---------- Extracted material ----------

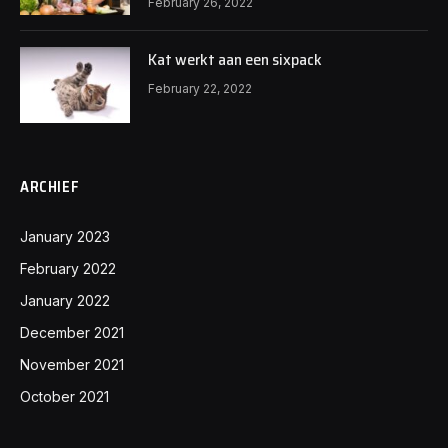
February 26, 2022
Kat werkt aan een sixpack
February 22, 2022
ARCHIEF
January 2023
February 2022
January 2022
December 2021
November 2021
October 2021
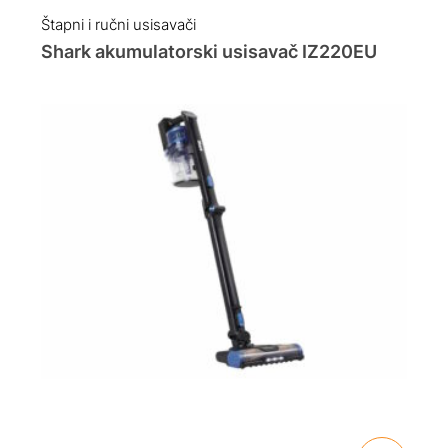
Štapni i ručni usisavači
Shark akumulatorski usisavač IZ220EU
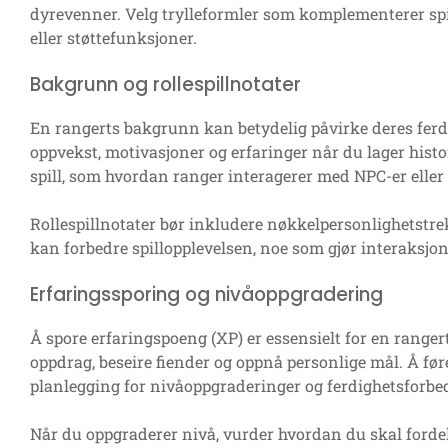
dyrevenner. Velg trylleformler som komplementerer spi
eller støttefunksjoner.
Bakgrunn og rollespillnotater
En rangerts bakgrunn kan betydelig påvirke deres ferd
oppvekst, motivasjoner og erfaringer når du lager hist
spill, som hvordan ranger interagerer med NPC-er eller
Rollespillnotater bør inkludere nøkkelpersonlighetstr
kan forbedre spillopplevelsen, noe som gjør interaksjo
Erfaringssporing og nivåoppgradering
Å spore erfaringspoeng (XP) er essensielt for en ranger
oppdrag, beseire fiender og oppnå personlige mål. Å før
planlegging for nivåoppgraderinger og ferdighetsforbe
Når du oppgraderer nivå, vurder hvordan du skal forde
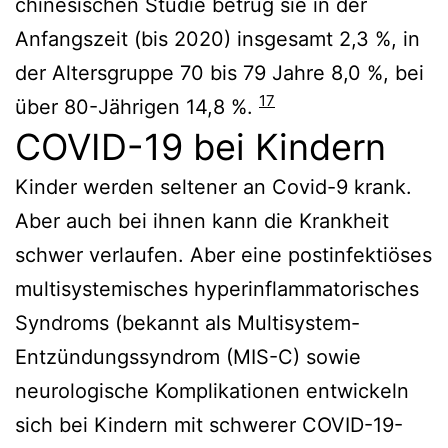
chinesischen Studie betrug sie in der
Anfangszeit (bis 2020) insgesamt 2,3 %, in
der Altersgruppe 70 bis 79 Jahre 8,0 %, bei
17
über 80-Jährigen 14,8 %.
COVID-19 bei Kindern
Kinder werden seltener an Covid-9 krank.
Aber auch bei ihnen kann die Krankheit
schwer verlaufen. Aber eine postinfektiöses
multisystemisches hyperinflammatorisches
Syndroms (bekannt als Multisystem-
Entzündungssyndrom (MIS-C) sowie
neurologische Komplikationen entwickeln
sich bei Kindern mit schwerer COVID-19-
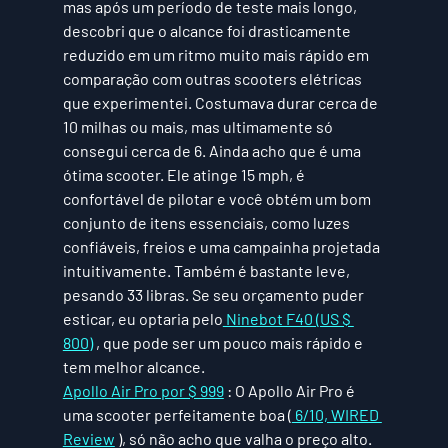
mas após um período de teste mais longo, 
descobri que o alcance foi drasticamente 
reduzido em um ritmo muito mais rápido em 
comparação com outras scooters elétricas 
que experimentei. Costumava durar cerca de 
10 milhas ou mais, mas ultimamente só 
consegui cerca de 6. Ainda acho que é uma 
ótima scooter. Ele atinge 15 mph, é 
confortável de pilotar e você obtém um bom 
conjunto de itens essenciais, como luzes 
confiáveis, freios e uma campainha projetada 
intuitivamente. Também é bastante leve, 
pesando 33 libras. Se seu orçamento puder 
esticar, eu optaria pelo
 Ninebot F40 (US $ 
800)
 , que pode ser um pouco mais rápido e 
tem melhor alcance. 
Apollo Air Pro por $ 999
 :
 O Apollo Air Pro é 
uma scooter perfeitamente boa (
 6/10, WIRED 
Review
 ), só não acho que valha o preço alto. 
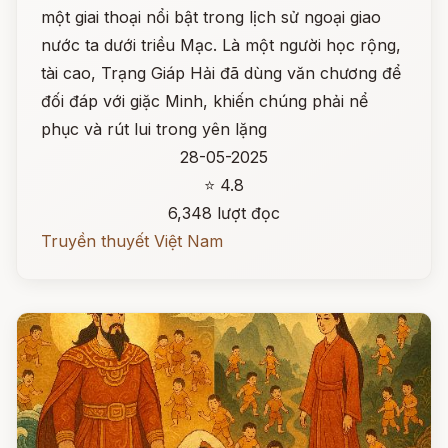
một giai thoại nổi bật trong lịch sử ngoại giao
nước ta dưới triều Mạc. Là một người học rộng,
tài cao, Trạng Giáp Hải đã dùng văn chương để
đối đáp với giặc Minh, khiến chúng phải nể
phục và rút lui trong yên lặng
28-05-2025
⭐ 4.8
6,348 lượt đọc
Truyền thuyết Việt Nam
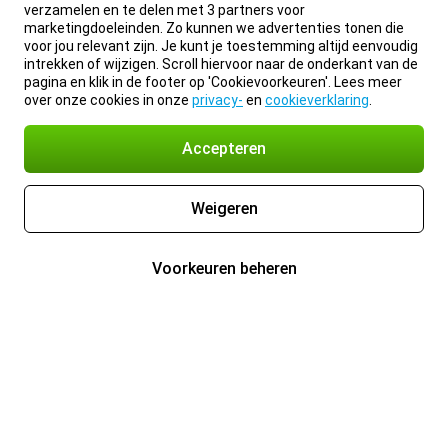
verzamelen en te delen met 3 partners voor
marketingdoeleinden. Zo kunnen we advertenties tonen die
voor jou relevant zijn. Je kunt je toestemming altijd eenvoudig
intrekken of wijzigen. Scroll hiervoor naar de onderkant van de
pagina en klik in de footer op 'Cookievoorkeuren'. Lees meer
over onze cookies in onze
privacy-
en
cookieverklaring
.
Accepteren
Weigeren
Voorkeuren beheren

----------
---------- Extracted material ----------

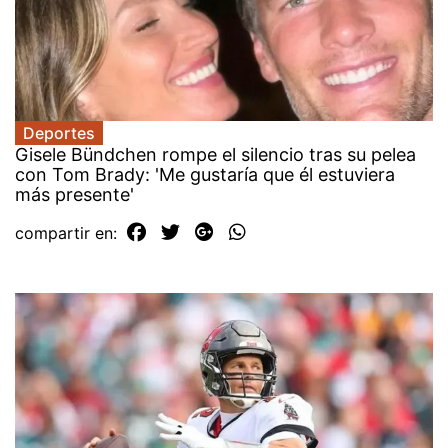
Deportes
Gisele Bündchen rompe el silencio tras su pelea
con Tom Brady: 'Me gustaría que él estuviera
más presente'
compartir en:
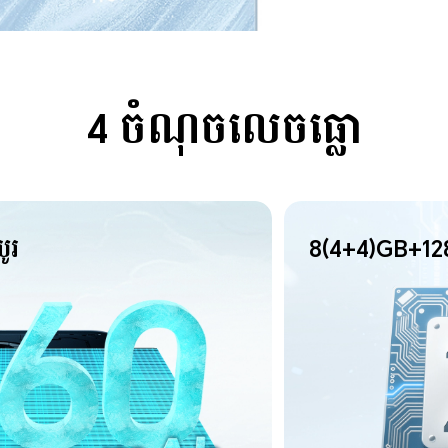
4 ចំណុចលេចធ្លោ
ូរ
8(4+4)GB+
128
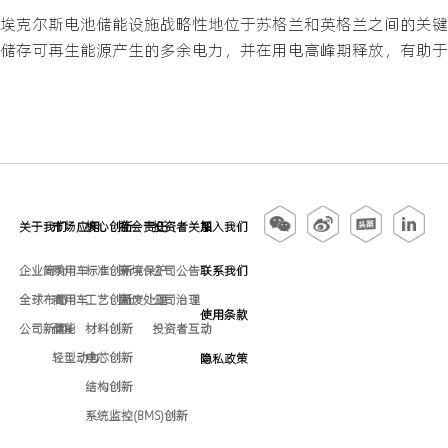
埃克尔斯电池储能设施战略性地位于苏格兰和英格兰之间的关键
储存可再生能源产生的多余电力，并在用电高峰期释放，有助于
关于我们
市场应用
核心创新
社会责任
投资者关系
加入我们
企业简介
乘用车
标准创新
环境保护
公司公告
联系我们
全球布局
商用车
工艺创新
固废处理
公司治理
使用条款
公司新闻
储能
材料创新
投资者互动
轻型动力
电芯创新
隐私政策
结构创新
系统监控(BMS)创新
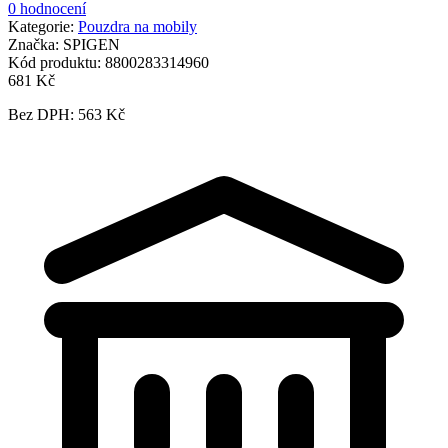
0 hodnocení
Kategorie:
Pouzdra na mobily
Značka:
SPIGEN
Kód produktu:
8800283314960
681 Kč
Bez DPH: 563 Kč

----------
---------- Extracted material ----------

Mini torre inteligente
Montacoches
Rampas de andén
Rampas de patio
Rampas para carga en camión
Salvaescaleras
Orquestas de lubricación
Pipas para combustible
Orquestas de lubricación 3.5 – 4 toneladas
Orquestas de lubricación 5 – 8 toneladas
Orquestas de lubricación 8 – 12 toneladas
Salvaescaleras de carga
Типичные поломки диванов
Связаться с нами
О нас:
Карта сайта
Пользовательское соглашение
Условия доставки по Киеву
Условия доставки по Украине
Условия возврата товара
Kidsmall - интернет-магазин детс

----------

- Work request -
Each line of the data that holds "Rampas" should be reported.

- Expected output -
Rampas de andén
Rampas de patio
Rampas para carga en camión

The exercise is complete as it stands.